AH: Love your work. When you truly love your work, it never seems like work at all.
TVF: What advice would you like to give to the general populace about voice care? How about to the professional voice users?
AH: To the general populace: Don’t take your voice for granted! It is not until someone gets laryngitis that they appreciate their voice as a basic means of communication.
To the professional voice users: See a laryngologist to get a baseline examination. This will help the laryngologist know what is different when you come in for a vocal complaint. Just like how people go in for a “well woman” exam, professional voice users should do the same for their voice. I often see injured singers and it can be a challenge to differentiate what is baseline and what is due to the injury. For example, patients may have an asymptomatic sulcus vocalis (groove in the vocal fold), etc.
TVF: Who are your favorite singers?
AH: My favorite singer is Sarah Mclachlan. I grew up listening to her songs and my high school graduation’s song was “I will remember you”. Most Americans will know her song “Angel” that was featured on the American Society for the Prevention of Cruelty to Animals® (ASPCA) commercial.

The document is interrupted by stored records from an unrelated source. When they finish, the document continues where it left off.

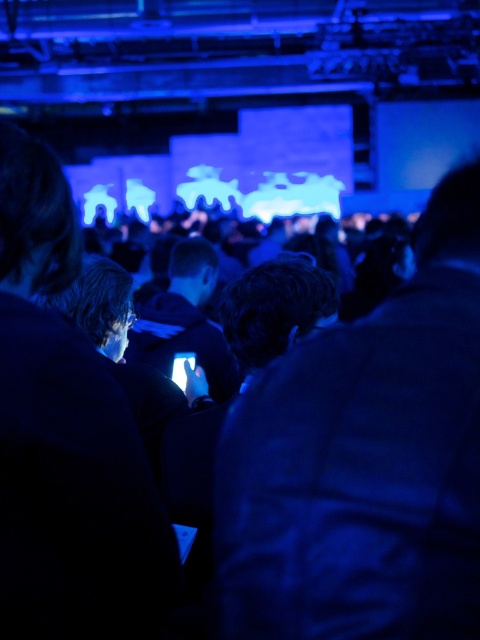 Question: Which of the following is the closest to the observer?

Choices:
 (A) matte black laptop at left
 (B) dark blue leather jacket at center

Answer: (B)

Question: Is dark blue leather jacket at center bigger than matte black laptop at left?

Choices:
 (A) no
 (B) yes

Answer: (B)

Question: Is the position of dark blue leather jacket at center less distant than that of matte black laptop at left?

Choices:
 (A) no
 (B) yes

Answer: (B)

Question: Can you confirm if dark blue leather jacket at center is wider than matte black laptop at left?

Choices:
 (A) no
 (B) yes

Answer: (B)

Question: Among these points, which one is nearest to the camera?

Choices:
 (A) (220, 579)
 (B) (49, 604)

Answer: (B) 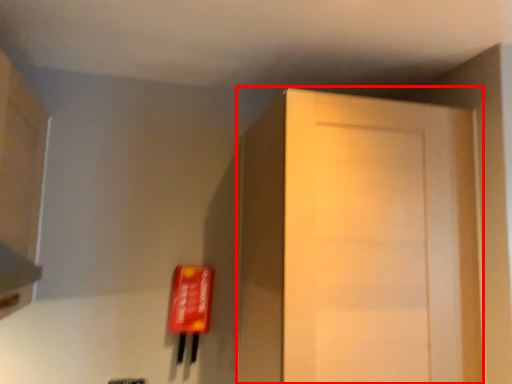 Question: From the image's perspective, what is the correct spatial positioning of door (annotated by the red box) in reference to cabinetry?

Choices:
 (A) below
 (B) above

Answer: (A) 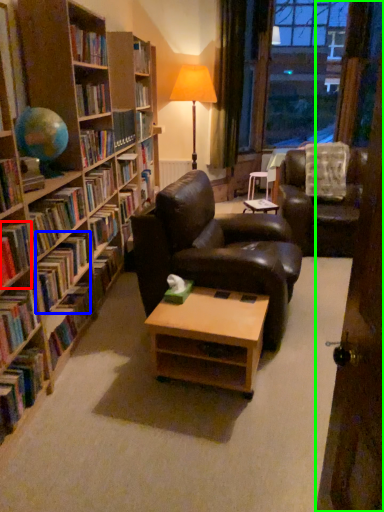 Question: Estimate the real-world distances between objects in this image. Which object is farther from book (highlighted by a red box), book (highlighted by a blue box) or door (highlighted by a green box)?

Choices:
 (A) book
 (B) door

Answer: (B) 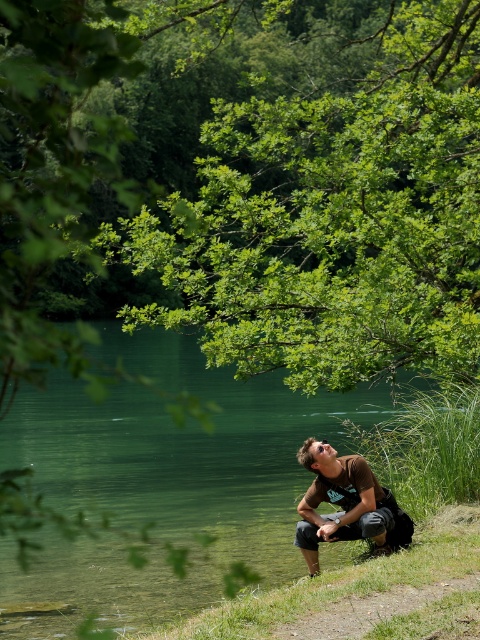 I want to click on green translucent water at lower left, so click(182, 449).

Is green translucent water at lower left in front of brown cotton shirt at center?

That is True.

Is point (254, 401) farther from viewer compared to point (312, 436)?

Yes, it is.

At what (x,y) coordinates should I click in order to perform the action: click on green translucent water at lower left. Please return your answer as a coordinate pair (x, y). The height and width of the screenshot is (640, 480). Looking at the image, I should click on (182, 449). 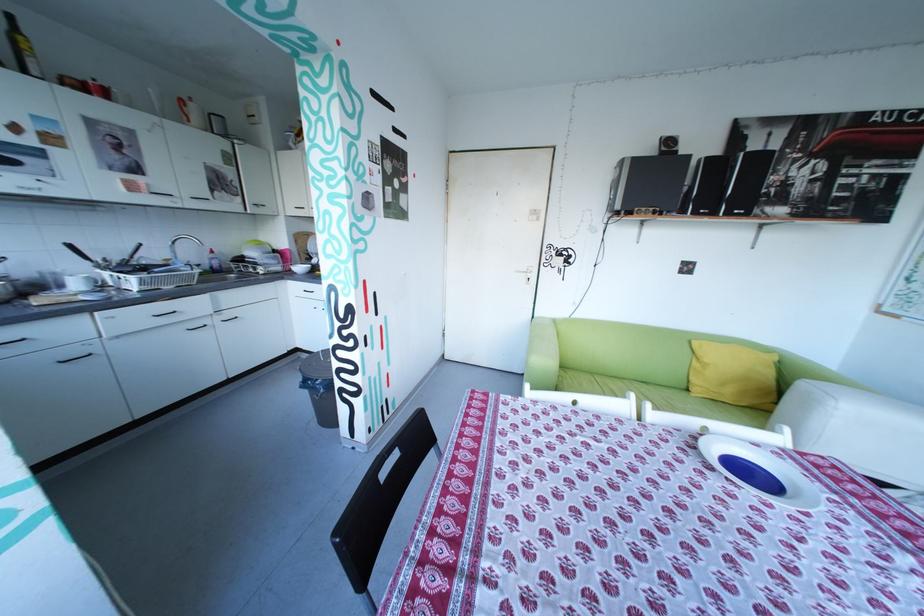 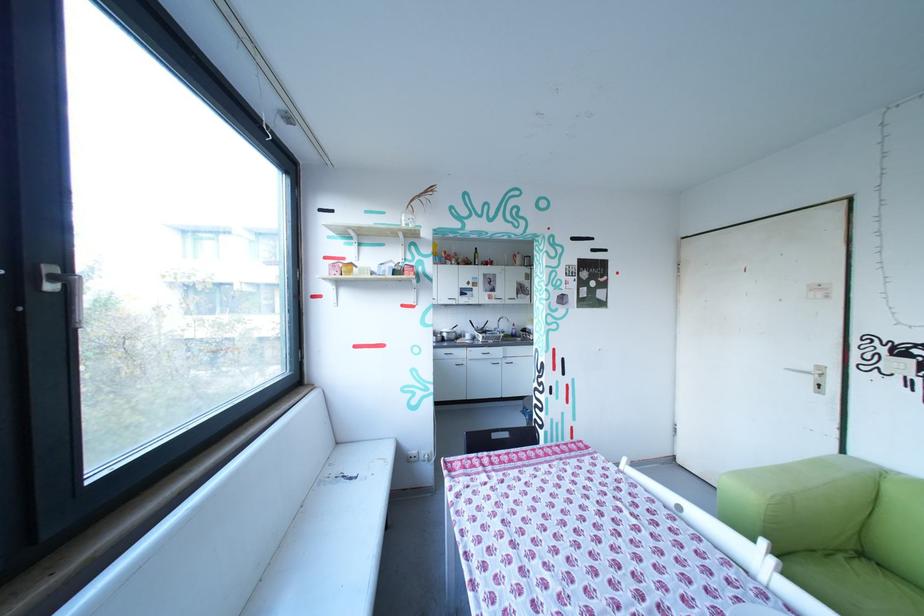 Question: The camera is either moving clockwise (left) or counter-clockwise (right) around the object. The first image is from the beginning of the video and the second image is from the end. Is the camera moving left or right when shooting the video?

Choices:
 (A) Left
 (B) Right

Answer: (B) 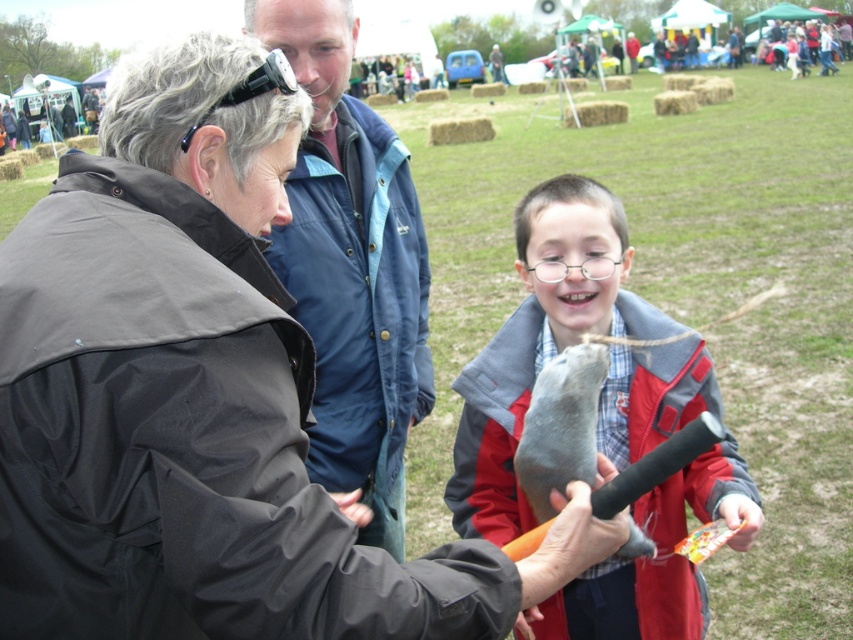 Question: Can you confirm if matte gray plush toy at center is smaller than gray matte fish at center?

Choices:
 (A) no
 (B) yes

Answer: (A)

Question: Does matte gray plush toy at center have a smaller size compared to gray matte fish at center?

Choices:
 (A) no
 (B) yes

Answer: (A)

Question: Does matte black jacket at center appear over gray matte fish at center?

Choices:
 (A) no
 (B) yes

Answer: (B)

Question: Which object is the farthest from the blue fabric jacket at upper center?

Choices:
 (A) matte black jacket at center
 (B) gray matte fish at center

Answer: (B)

Question: Which point is closer to the camera taking this photo?

Choices:
 (A) (680, 625)
 (B) (28, 305)
 (C) (328, 449)
 (D) (579, 360)

Answer: (B)

Question: Which of these objects is positioned closest to the matte gray plush toy at center?

Choices:
 (A) blue fabric jacket at upper center
 (B) gray matte fish at center

Answer: (B) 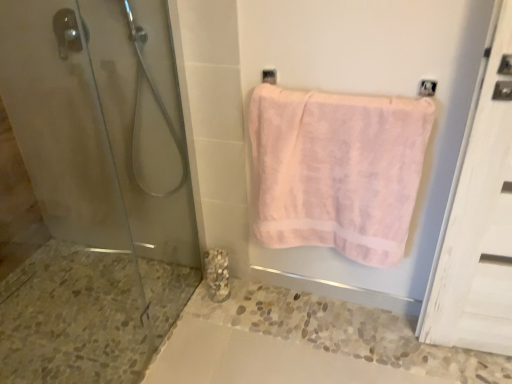 Where is `free region under transparent glass shower door at left (from a real-world perspective)`? free region under transparent glass shower door at left (from a real-world perspective) is located at coordinates (159, 334). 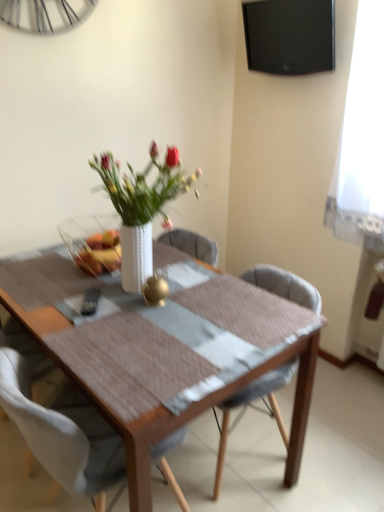 Question: Should I look upward or downward to see translucent glass bowl at center?

Choices:
 (A) down
 (B) up

Answer: (B)

Question: Considering the relative sizes of white fabric chair at center, arranged as the second chair when viewed from the right, and black glossy tv at upper right in the image provided, is white fabric chair at center, arranged as the second chair when viewed from the right, bigger than black glossy tv at upper right?

Choices:
 (A) yes
 (B) no

Answer: (A)

Question: From a real-world perspective, is white fabric chair at center, marked as the first chair in a left-to-right arrangement, on black glossy tv at upper right?

Choices:
 (A) no
 (B) yes

Answer: (A)

Question: Are white fabric chair at center, arranged as the second chair when viewed from the right, and black glossy tv at upper right beside each other?

Choices:
 (A) yes
 (B) no

Answer: (B)

Question: Is white fabric chair at center, arranged as the second chair when viewed from the right, facing away from black glossy tv at upper right?

Choices:
 (A) no
 (B) yes

Answer: (A)

Question: From a real-world perspective, is white fabric chair at center, marked as the first chair in a left-to-right arrangement, physically below black glossy tv at upper right?

Choices:
 (A) yes
 (B) no

Answer: (A)

Question: Does white fabric chair at center, marked as the first chair in a left-to-right arrangement, come behind black glossy tv at upper right?

Choices:
 (A) no
 (B) yes

Answer: (A)

Question: Is wooden table at center positioned beyond the bounds of light gray fabric chair at center, the 1th chair in the right-to-left sequence?

Choices:
 (A) yes
 (B) no

Answer: (A)

Question: From the image's perspective, does wooden table at center appear higher than light gray fabric chair at center, the 1th chair in the right-to-left sequence?

Choices:
 (A) yes
 (B) no

Answer: (A)

Question: Is wooden table at center at the right side of light gray fabric chair at center, the 2th chair from the left?

Choices:
 (A) no
 (B) yes

Answer: (A)

Question: Is wooden table at center positioned with its back to light gray fabric chair at center, the 2th chair from the left?

Choices:
 (A) no
 (B) yes

Answer: (A)

Question: From the image's perspective, would you say wooden table at center is shown under light gray fabric chair at center, the 2th chair from the left?

Choices:
 (A) no
 (B) yes

Answer: (A)

Question: Is wooden table at center closer to the viewer compared to light gray fabric chair at center, the 1th chair in the right-to-left sequence?

Choices:
 (A) yes
 (B) no

Answer: (A)

Question: Is light gray fabric chair at center, the 1th chair in the right-to-left sequence, thinner than white fabric chair at center, marked as the first chair in a left-to-right arrangement?

Choices:
 (A) no
 (B) yes

Answer: (A) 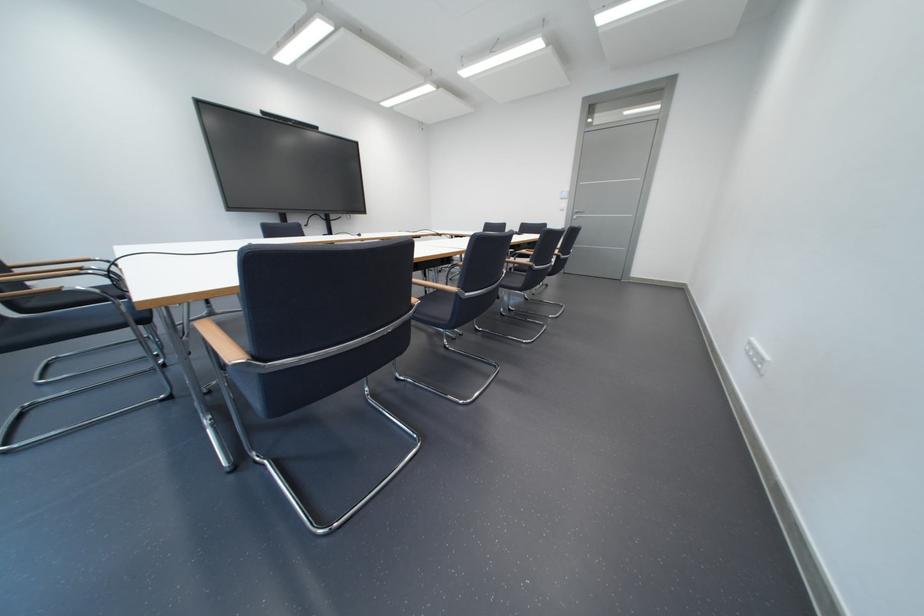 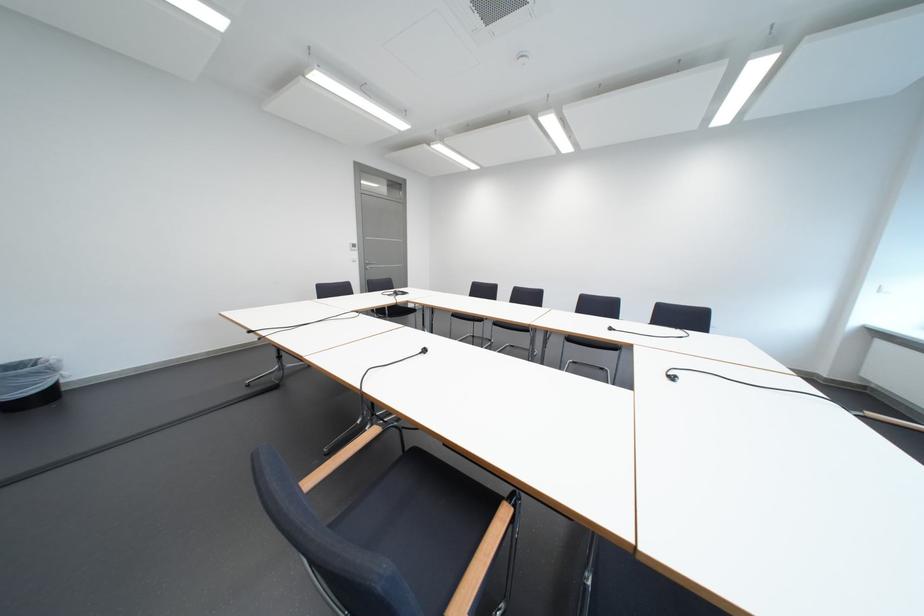 The point at (577, 215) is marked in the first image. Where is the corresponding point in the second image?

(369, 265) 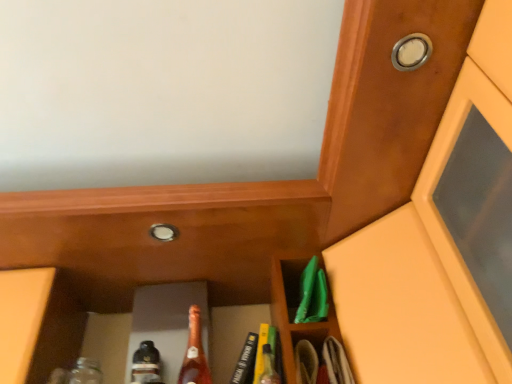 This screenshot has width=512, height=384. I want to click on vacant area on top of matte brown cabinet at center (from a real-world perspective), so click(200, 281). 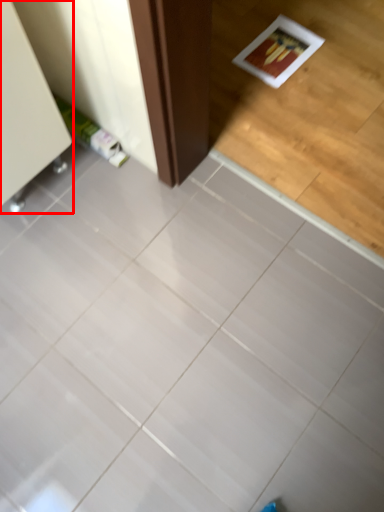 Question: Where is furniture (annotated by the red box) located in relation to ceramic tile in the image?

Choices:
 (A) right
 (B) left

Answer: (B)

My current favorite singer is Adele. I love the sound of her voice. Her voice surgery also brought awareness to the general public on voice disorders.
TVF: What sparks “joy” for you as a person?
AH: Spending time with my family. My father was recently diagnosed with advanced cancer and is receiving palliative chemotherapy. This experience has reminded me of the priorities in life. Family comes first – and every day I get to spend with my father brings joy to me as a person.